** TASK ITEM **
The result should be a word-for-word retyping of the entries below, free of pictures.

(Data extracted from a collection)
....................

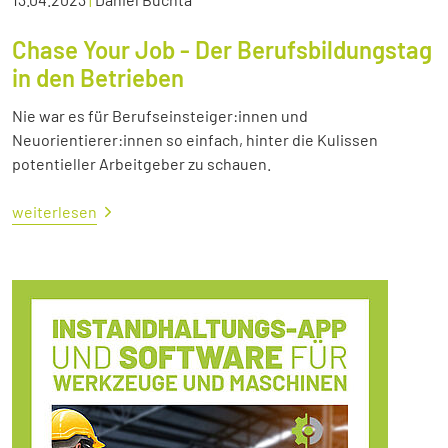
Chase Your Job - Der Berufsbildungstag
in den Betrieben
Nie war es für Berufseinsteiger:innen und
Neuorientierer:innen so einfach, hinter die Kulissen
potentieller Arbeitgeber zu schauen.
weiterlesen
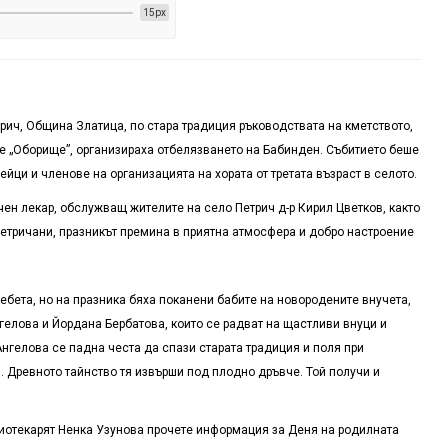
15px
трич, Община Златица, по стара традиция ръководствата на кметството,
е „Оборище”, организираха отбелязването на Бабинден. Събитието беше
йци и членове на организацията на хората от третата възраст в селото.
ен лекар, обслужващ жителите на село Петрич д-р Кирил Цветков, както
 петричани, празникът премина в приятна атмосфера и добро настроение
ебета, но на празника бяха поканени бабите на новородените внучета,
гелова и Йордана Бербатова, които се радват на щастливи внуци и
Ангелова се падна честа да спази старата традиция и поля при
. Древното тайнство тя извърши под плодно дръвче. Той получи и
иотекарят Ненка Узунова прочете информация за Деня на родилната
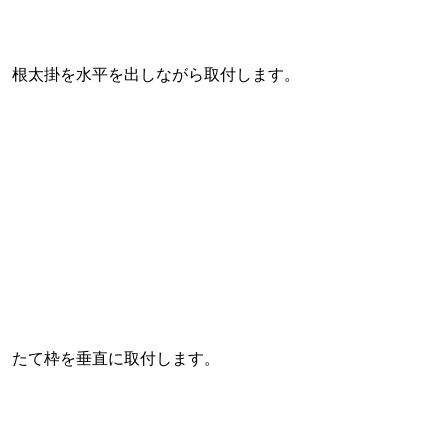
根太掛を水平を出しながら取付します。
たて枠を垂直に取付します。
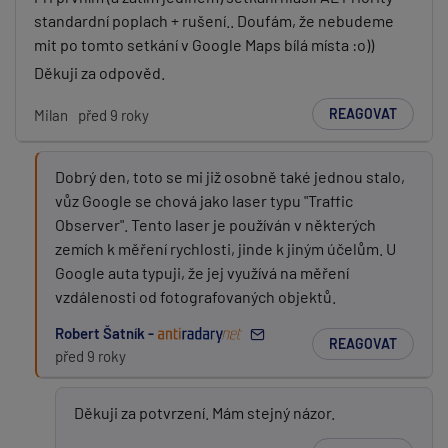
standardní poplach + rušení.. Doufám, že nebudeme
mit po tomto setkání v Google Maps bílá místa :o))
Děkuji za odpověd.
REAGOVAT
Milan
před 9 roky
Dobrý den, toto se mi již osobně také jednou stalo,
vůz Google se chová jako laser typu "Traffic
Observer". Tento laser je používán v některých
zemích k měření rychlosti, jinde k jiným účelům. U
Google auta typuji, že jej využívá na měření
vzdálenosti od fotografovaných objektů.
Robert Šatník -
REAGOVAT
před 9 roky
Děkuji za potvrzení. Mám stejný názor.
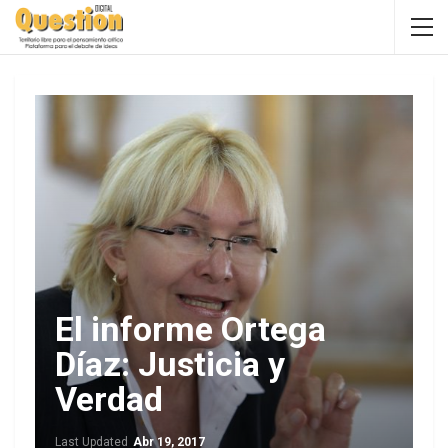
El informe Ortega
Díaz: Justicia y
Verdad
Last Updated
Abr 19, 2017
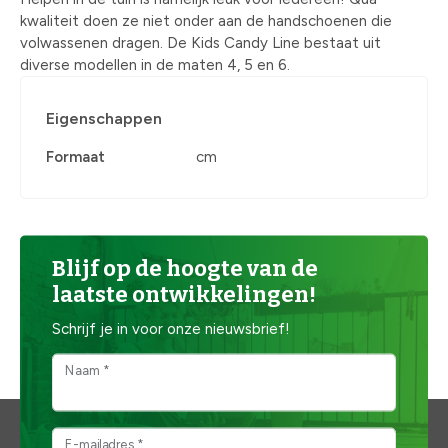
kwaliteit doen ze niet onder aan de handschoenen die
volwassenen dragen. De Kids Candy Line bestaat uit
diverse modellen in de maten 4, 5 en 6.
Eigenschappen
Formaat
cm
Blijf op de hoogte van de
laatste ontwikkelingen!
Schrijf je in voor onze nieuwsbrief!
Naam *
E-mailadres *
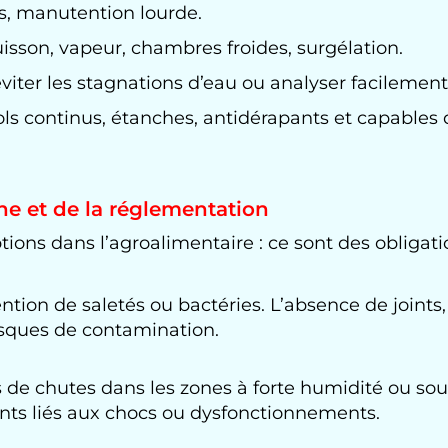
ts, manutention lourde.
uisson, vapeur, chambres froides, surgélation.
iter les stagnations d’eau ou analyser facilement l
ols continus, étanches, antidérapants et capables d
ène et de la réglementation
tions dans l’agroalimentaire : ce sont des obligati
ion de saletés ou bactéries. L’absence de joints, l
risques de contamination.
es de chutes dans les zones à forte humidité ou s
nts liés aux chocs ou dysfonctionnements.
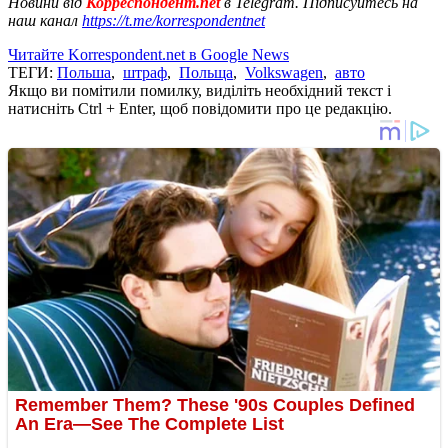
Новини від
Корреспондент.net
в Telegram. Підписуйтесь на
наш канал
https://t.me/korrespondentnet
Читайте Korrespondent.net в Google News
ТЕГИ:
Польша
,
штраф
,
Польща
,
Volkswagen
,
авто
Якщо ви помітили помилку, виділіть необхідний текст і
натисніть Ctrl + Enter, щоб повідомити про це редакцію.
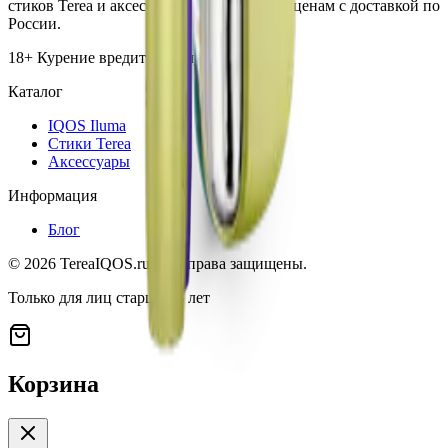
стиков Terea и аксессуаров по выгодным ценам с доставкой по
России.
18+ Курение вредит вашему здоровью
Каталог
IQOS Iluma
Стики Terea
Аксессуары
Информация
Блог
©
2026
TereaIQOS.ru. Все права защищены.
Только для лиц старше 18 лет
Корзина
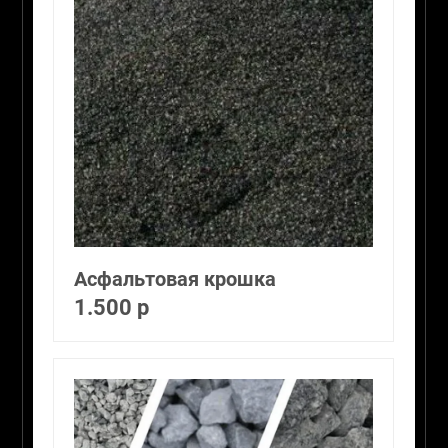
Асфальтовая крошка
1.500 р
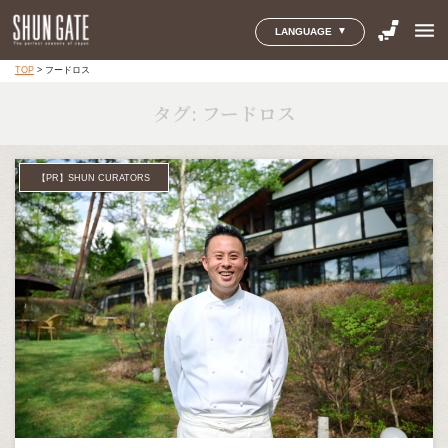
menu
LANGUAGE
TOP
>
フードロス
タグ:
フードロス
【PR】SHUN CURATORS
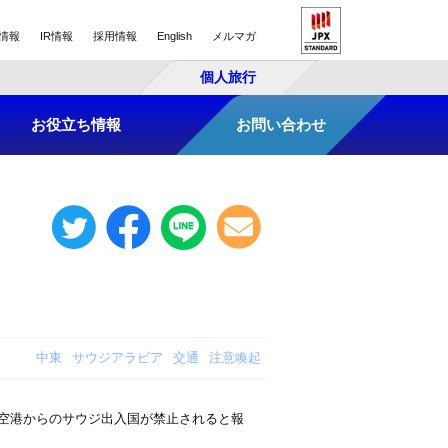
情報
IR情報
採用情報
English
メルマガ
個人旅行
お役立ち情報
お問い合わせ
中東
サウジアラビア
交通
注意喚起
の各空港からのサウジ出入国が禁止されると報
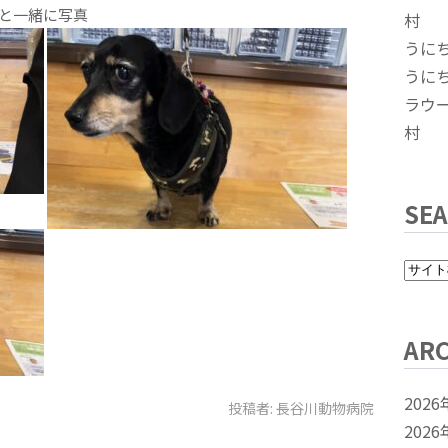
と一緒に写真
村
うに
うに
ラウ
村
SE
ARC
2026
投稿者:
長谷川動物病院
2026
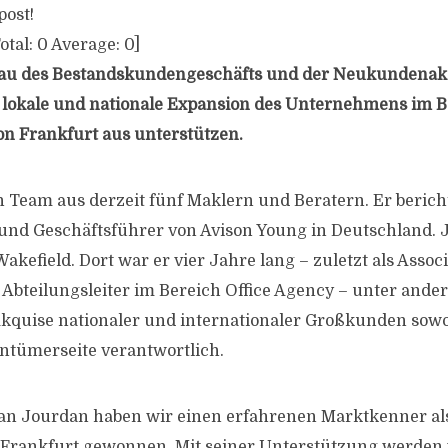
post!
otal:
0
Average:
0
]
u des Bestandskundengeschäfts und der Neukundenakqu
 lokale und nationale Expansion des Unternehmens im Be
on Frankfurt aus unterstützen.
in Team aus derzeit fünf Maklern und Beratern. Er berich
l und Geschäftsführer von Avison Young in Deutschland
kefield. Dort war er vier Jahre lang – zuletzt als Assoc
r Abteilungsleiter im Bereich Office Agency – unter ande
quise nationaler und internationaler Großkunden sowo
entümerseite verantwortlich.
tian Jourdan haben wir einen erfahrenen Marktkenner al
n Frankfurt gewonnen. Mit seiner Unterstützung werden 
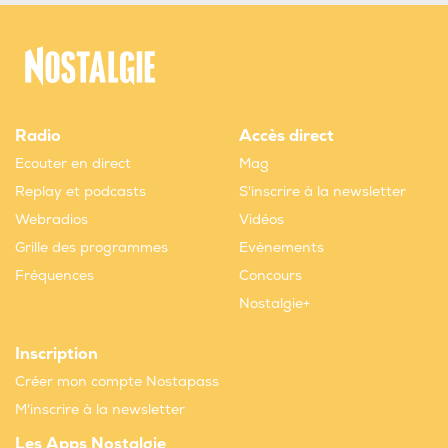
Radio
Accès direct
Ecouter en direct
Mag
Replay et podcasts
S'inscrire à la newsletter
Webradios
Vidéos
Grille des programmes
Evènements
Fréquences
Concours
Nostalgie+
Inscription
Créer mon compte Nostapass
M'inscrire à la newsletter
Les Apps Nostalgie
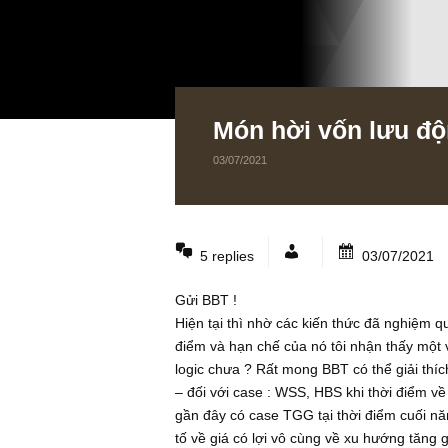
Món hời vốn lư
03/07/2021
5 replies
03/07
Gửi BBT !
Hiện tại thì nhờ các kiến thức đã 
điểm và hạn chế của nó tôi nhận th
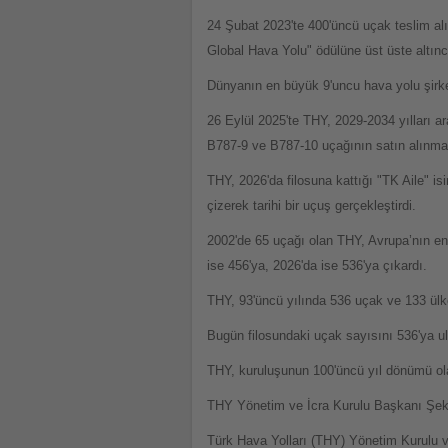
24 Şubat 2023'te 400'üncü uçak teslim alı
Global Hava Yolu" ödülüne üst üste altınc
Dünyanın en büyük 9'uncu hava yolu şirke
26 Eylül 2025'te THY, 2029-2034 yılları 
B787-9 ve B787-10 uçağının satın alınması
THY, 2026'da filosuna kattığı "TK Aile" is
çizerek tarihi bir uçuş gerçekleştirdi.
2002'de 65 uçağı olan THY, Avrupa’nın en
ise 456'ya, 2026'da ise 536'ya çıkardı.
THY, 93'üncü yılında 536 uçak ve 133 ülk
Bugün filosundaki uçak sayısını 536'ya ul
THY, kuruluşunun 100'üncü yıl dönümü ola
THY Yönetim ve İcra Kurulu Başkanı Şeke
Türk Hava Yolları (THY) Yönetim Kurulu v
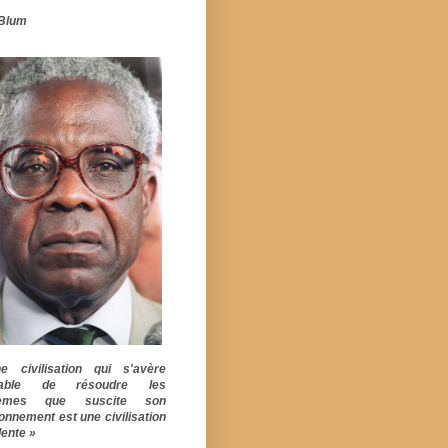
Blum
 civilisation qui s'avère
pable de résoudre les
lèmes que suscite son
ionnement est une civilisation
ente »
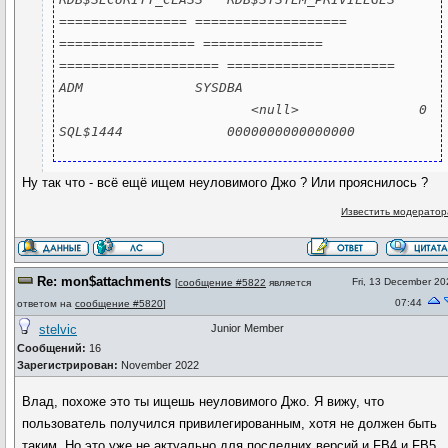
================ =================== 
================= =============== 
==================== =====================

ADM              SYSDBA 
                        <null>               0 
Ну так что - всё ещё ищем неуловимого Джо ? Или прояснилось ?
Известить модератор
Re: mon$attachments
Fri, 13 December 20
[
сообщение #5822
является
07:44
ответом на
сообщение #5820
]
stelvic
Junior Member
Сообщений:
16
Зарегистрирован:
November 2022
Влад, похоже это ты ищешь неуловимого Джо. Я вижу, что
пользователь получился привилегированным, хотя не должен быть
таким. Но это уже не актуально для последних версий и FB4 и FB5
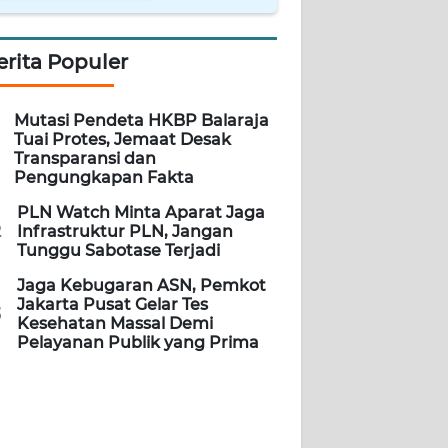
erita Populer
Mutasi Pendeta HKBP Balaraja
Tuai Protes, Jemaat Desak
Transparansi dan
Pengungkapan Fakta
PLN Watch Minta Aparat Jaga
2
Infrastruktur PLN, Jangan
Tunggu Sabotase Terjadi
Jaga Kebugaran ASN, Pemkot
Jakarta Pusat Gelar Tes
3
Kesehatan Massal Demi
Pelayanan Publik yang Prima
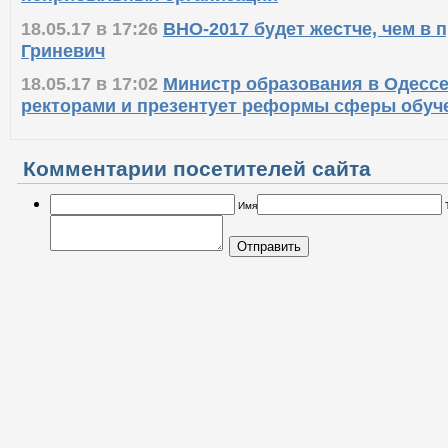
18.05.17 в 17:26
ВНО-2017 будет жестче, чем в п
Гриневич
18.05.17 в 17:02
Министр образования в Одессе
ректорами и презентует реформы сферы обуч
Комментарии посетителей сайта
Имя
Отправить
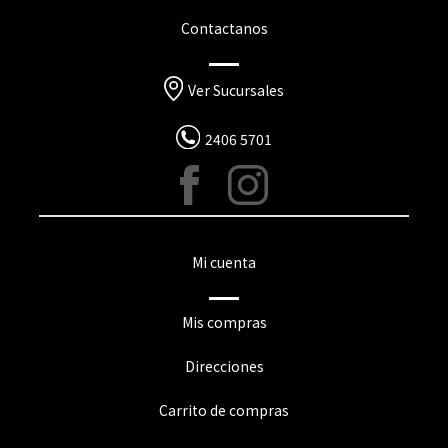
Contactanos
Ver Sucursales
2406 5701
Mi cuenta
Mis compras
Direcciones
Carrito de compras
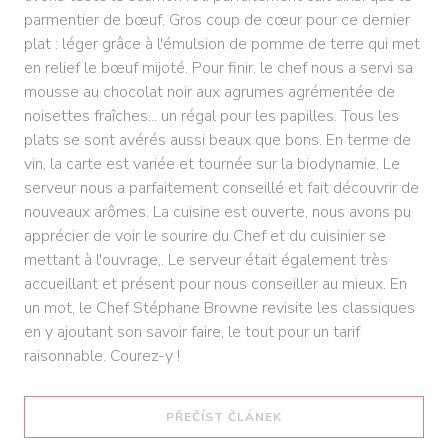
parmentier de bœuf. Gros coup de cœur pour ce dernier
plat : léger grâce à l'émulsion de pomme de terre qui met
en relief le bœuf mijoté. Pour finir, le chef nous a servi sa
mousse au chocolat noir aux agrumes agrémentée de
noisettes fraîches... un régal pour les papilles. Tous les
plats se sont avérés aussi beaux que bons. En terme de
vin, la carte est variée et tournée sur la biodynamie. Le
serveur nous a parfaitement conseillé et fait découvrir de
nouveaux arômes. La cuisine est ouverte, nous avons pu
apprécier de voir le sourire du Chef et du cuisinier se
mettant à l'ouvrage,. Le serveur était également très
accueillant et présent pour nous conseiller au mieux. En
un mot, le Chef Stéphane Browne revisite les classiques
en y ajoutant son savoir faire, le tout pour un tarif
raisonnable. Courez-y !
((OTEVŘE SE V NOVÉM O
PŘEČÍST ČLÁNEK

....................

** TASK SOLUTION **
Chase Your Job - Der Berufsbildungstag
in den Betrieben
Nie war es für Berufseinsteiger:innen und
Neuorientierer:innen so einfach, hinter die Kulissen
potentieller Arbeitgeber zu schauen.
weiterlesen
15px
трич, Община Златица, по стара традиция ръководствата на кметството,
е „Оборище”, организираха отбелязването на Бабинден. Събитието беше
йци и членове на организацията на хората от третата възраст в селото.
ен лекар, обслужващ жителите на село Петрич д-р Кирил Цветков, както
 петричани, празникът премина в приятна атмосфера и добро настроение
ебета, но на празника бяха поканени бабите на новородените внучета,
гелова и Йордана Бербатова, които се радват на щастливи внуци и
Ангелова се падна честа да спази старата традиция и поля при
. Древното тайнство тя извърши под плодно дръвче. Той получи и
иотекарят Ненка Узунова прочете информация за Деня на родилната
根太掛を水平を出しながら取付します。
たて枠を垂直に取付します。
standardní poplach + rušení.. Doufám, že nebudeme
mit po tomto setkání v Google Maps bílá místa :o))
Děkuji za odpověd.
REAGOVAT
Milan
před 9 roky
Dobrý den, toto se mi již osobně také jednou stalo,
vůz Google se chová jako laser typu "Traffic
Observer". Tento laser je používán v některých
zemích k měření rychlosti, jinde k jiným účelům. U
Google auta typuji, že jej využívá na měření
vzdálenosti od fotografovaných objektů.
Robert Šatník -
REAGOVAT
před 9 roky
Děkuji za potvrzení. Mám stejný názor.
El informe Ortega
Díaz: Justicia y
Verdad
Last Updated
Abr 19, 2017
kwaliteit doen ze niet onder aan de handschoenen die
volwassenen dragen. De Kids Candy Line bestaat uit
diverse modellen in de maten 4, 5 en 6.
Eigenschappen
Formaat
cm
Blijf op de hoogte van de
laatste ontwikkelingen!
Schrijf je in voor onze nieuwsbrief!
Naam *
E-mailadres *
ts, manutention lourde.
uisson, vapeur, chambres froides, surgélation.
iter les stagnations d’eau ou analyser facilement l
ols continus, étanches, antidérapants et capables d
ène et de la réglementation
tions dans l’agroalimentaire : ce sont des obligati
ion de saletés ou bactéries. L’absence de joints, l
risques de contamination.
es de chutes dans les zones à forte humidité ou s
nts liés aux chocs ou dysfonctionnements.
Новини від
Корреспондент.net
в Telegram. Підписуйтесь на
наш канал
https://t.me/korrespondentnet
Читайте Korrespondent.net в Google News
ТЕГИ:
Польша
,
штраф
,
Польща
,
Volkswagen
,
авто
Якщо ви помітили помилку, виділіть необхідний текст і
натисніть Ctrl + Enter, щоб повідомити про це редакцію.
стиков Terea и аксессуаров по выгодным ценам с доставкой по
России.
18+ Курение вредит вашему здоровью
Каталог
IQOS Iluma
Стики Terea
Аксессуары
Информация
Блог
©
2026
TereaIQOS.ru. Все права защищены.
Только для лиц старше 18 лет
Корзина
Асфальтовая крошка
1.500 р
menu
LANGUAGE
TOP
>
フードロス
タグ:
フードロス
【PR】SHUN CURATORS
情報
IR情報
採用情報
English
メルマガ
個人旅行
お役立ち情報
お問い合わせ
中東
サウジアラビア
交通
注意喚起
の各空港からのサウジ出入国が禁止されると報
と一緒に写真
村
うに
うに
ラウ
村
SE
ARC
2026
投稿者:
長谷川動物病院
2026
post!
otal:
0
Average:
0
]
u des Bestandskundengeschäfts und der Neukundenakqu
 lokale und nationale Expansion des Unternehmens im Be
on Frankfurt aus unterstützen.
in Team aus derzeit fünf Maklern und Beratern. Er berich
l und Geschäftsführer von Avison Young in Deutschland
kefield. Dort war er vier Jahre lang – zuletzt als Assoc
r Abteilungsleiter im Bereich Office Agency – unter ande
quise nationaler und internationaler Großkunden sowo
entümerseite verantwortlich.
tian Jourdan haben wir einen erfahrenen Marktkenner al
n Frankfurt gewonnen. Mit seiner Unterstützung werden 
Radio
Accès direct
Ecouter en direct
Mag
Replay et podcasts
S'inscrire à la newsletter
Webradios
Vidéos
Grille des programmes
Evènements
Fréquences
Concours
Nostalgie+
Inscription
Créer mon compte Nostapass
M'inscrire à la newsletter
Les Apps Nostalgie
Món hời vốn lư
03/07/2021
5 replies
03/07
Gửi BBT !
Hiện tại thì nhờ các kiến thức đã 
điểm và hạn chế của nó tôi nhận th
24 Şubat 2023'te 400'üncü uçak teslim alı
Global Hava Yolu" ödülüne üst üste altınc
Dünyanın en büyük 9'uncu hava yolu şirke
26 Eylül 2025'te THY, 2029-2034 yılları 
B787-9 ve B787-10 uçağının satın alınması
THY, 2026'da filosuna kattığı "TK Aile" is
çizerek tarihi bir uçuş gerçekleştirdi.
2002'de 65 uçağı olan THY, Avrupa’nın en
ise 456'ya, 2026'da ise 536'ya çıkardı.
THY, 93'üncü yılında 536 uçak ve 133 ülk
Bugün filosundaki uçak sayısını 536'ya ul
THY, kuruluşunun 100'üncü yıl dönümü ola
THY Yönetim ve İcra Kurulu Başkanı Şeke
Türk Hava Yolları (THY) Yönetim Kurulu v
Blum
 civilisation qui s'avère
pable de résoudre les
lèmes que suscite son
ionnement est une civilisation
ente »
================ =================== 
================= =============== 
==================== =====================

ADM              SYSDBA 
                        <null>               0 
Ну так что - всё ещё ищем неуловимого Джо ? Или прояснилось ?
Известить модератор
Re: mon$attachments
Fri, 13 December 20
[
сообщение #5822
является
07:44
ответом на
сообщение #5820
]
stelvic
Junior Member
Сообщений:
16
Зарегистрирован:
November 2022
Влад, похоже это ты ищешь неуловимого Джо. Я вижу, что
пользователь получился привилегированным, хотя не должен быть
таким. Но это уже не актуально для последних версий и FB4 и FB5
erita Populer
Mutasi Pendeta HKBP Balaraja
Tuai Protes, Jemaat Desak
Transparansi dan
Pengungkapan Fakta
PLN Watch Minta Aparat Jaga
2
Infrastruktur PLN, Jangan
Tunggu Sabotase Terjadi
Jaga Kebugaran ASN, Pemkot
Jakarta Pusat Gelar Tes
3
Kesehatan Massal Demi
Pelayanan Publik yang Prima
18.05.17 в 17:26
ВНО-2017 будет жестче, чем в п
Гриневич
18.05.17 в 17:02
Министр образования в Одессе
ректорами и презентует реформы сферы обуч
Комментарии посетителей сайта
Имя
Отправить
Contactanos
Ver Sucursales
2406 5701
Mi cuenta
Mis compras
Direcciones
Carrito de compras
parmentier de bœuf. Gros coup de cœur pour ce dernier
plat : léger grâce à l'émulsion de pomme de terre qui met
en relief le bœuf mijoté. Pour finir, le chef nous a servi sa
mousse au chocolat noir aux agrumes agrémentée de
noisettes fraîches... un régal pour les papilles. Tous les
plats se sont avérés aussi beaux que bons. En terme de
vin, la carte est variée et tournée sur la biodynamie. Le
serveur nous a parfaitement conseillé et fait découvrir de
nouveaux arômes. La cuisine est ouverte, nous avons pu
apprécier de voir le sourire du Chef et du cuisinier se
mettant à l'ouvrage,. Le serveur était également très
accueillant et présent pour nous conseiller au mieux. En
un mot, le Chef Stéphane Browne revisite les classiques
en y ajoutant son savoir faire, le tout pour un tarif
raisonnable. Courez-y !
((OTEVŘE SE V NOVÉM O
PŘEČÍST ČLÁNEK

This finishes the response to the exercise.